Conversational recommender systems (CRSs) operate under incremental preference revelation, requiring systems to make recommendation decisions under uncertainty. While recent approaches particularly those built on large language models achieve strong performance on standard proxy metrics such as Recall@K and BLEU, they often fail to deliver high-quality, user-aligned recommendations in practice. This gap arises because existing methods primarily optimize for intermediate objectives like retrieval accuracy, fluent generation, or tool invocation, rather than recommendation quality itself. We propose HARPO (Hierarchical Agentic Reasoning with Preference Optimization), an agentic framework that reframes conversational recommendation as a structured decision-making process explicitly optimized for multi-dimensional recommendation quality.

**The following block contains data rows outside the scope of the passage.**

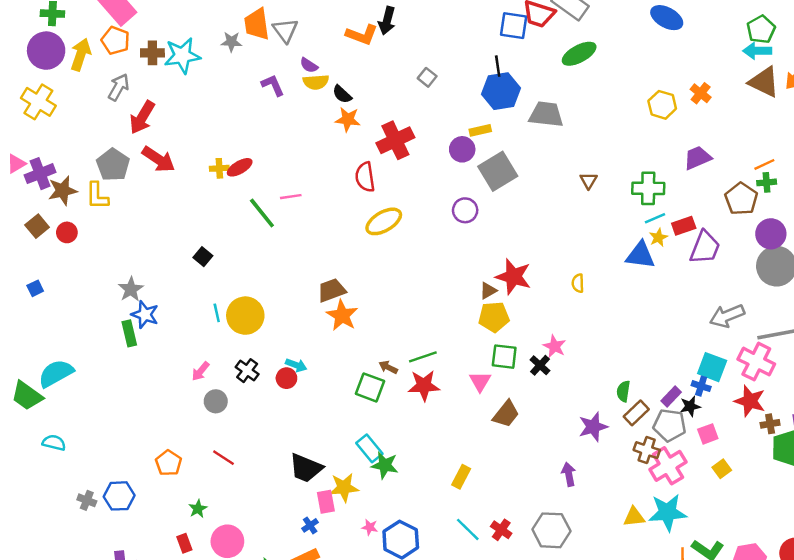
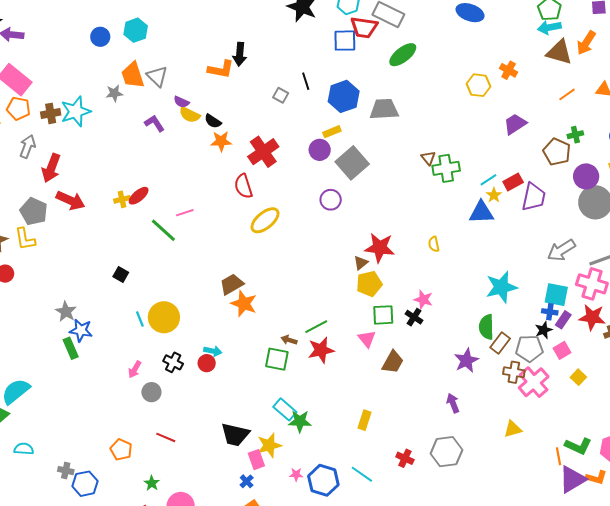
black line: (498, 66) -> (306, 81), moved
yellow semicircle: (316, 82) -> (190, 115), turned 40
orange line: (764, 164) -> (567, 94), moved
green cross: (648, 188) -> (446, 168), moved
green semicircle: (623, 391) -> (486, 327), size x1.4
purple rectangle: (671, 397) -> (563, 320), moved
gray cross: (87, 500) -> (66, 471), moved
cyan star: (668, 512) -> (501, 287), moved
cyan line: (468, 529) -> (362, 474), moved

HARPO integrates hierarchical preference learning that decomposes recommendation quality into interpretable dimensions (relevance, diversity, predicted user satisfaction, and engagement) and learns context-dependent weights over these dimensions; (ii) deliberative tree-search reasoning guided by a learned value network that evaluates candidate reasoning paths based on predicted recommendation quality rather than task completion; and (iii) domain-agnostic reasoning abstractions through Virtual Tool Operations and multi-agent refinement, enabling transferable recommendation reasoning across domains. We evaluate HARPO on ReDial, INSPIRED, and MUSE, demonstrating consistent improvements over strong baselines on recommendation-centric metrics while maintaining competitive response quality. These results highlight the importance of explicit, user-aligned quality optimization for conversational recommendation.